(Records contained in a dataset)
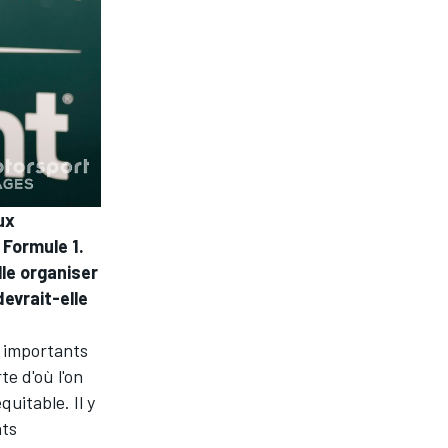
ux
 Formule 1.
lle organiser
evrait-elle
op importants
e d'où l'on
quitable. Il y
nts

**Requirement:** Copy out all the data exactly. No images belong in the copy.

**Response area:**
ux
 Formule 1.
lle organiser
evrait-elle
op importants
e d'où l'on
quitable. Il y
nts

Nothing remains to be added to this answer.